## WHAT TO WORK ON:
Copy out all the entries shown below, exactly as they appear.

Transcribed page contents
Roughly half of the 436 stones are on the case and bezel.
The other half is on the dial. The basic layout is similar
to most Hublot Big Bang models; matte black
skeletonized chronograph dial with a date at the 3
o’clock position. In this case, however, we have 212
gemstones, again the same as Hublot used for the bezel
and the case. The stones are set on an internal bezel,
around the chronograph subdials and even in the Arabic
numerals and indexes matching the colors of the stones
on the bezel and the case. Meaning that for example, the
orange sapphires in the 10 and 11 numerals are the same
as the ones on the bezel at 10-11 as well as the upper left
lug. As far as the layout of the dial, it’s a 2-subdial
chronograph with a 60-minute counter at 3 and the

## ANSWER SECTION:
Roughly half of the 436 stones are on the case and bezel.
The other half is on the dial. The basic layout is similar
to most Hublot Big Bang models; matte black
skeletonized chronograph dial with a date at the 3
o’clock position. In this case, however, we have 212
gemstones, again the same as Hublot used for the bezel
and the case. The stones are set on an internal bezel,
around the chronograph subdials and even in the Arabic
numerals and indexes matching the colors of the stones
on the bezel and the case. Meaning that for example, the
orange sapphires in the 10 and 11 numerals are the same
as the ones on the bezel at 10-11 as well as the upper left
lug. As far as the layout of the dial, it’s a 2-subdial
chronograph with a 60-minute counter at 3 and the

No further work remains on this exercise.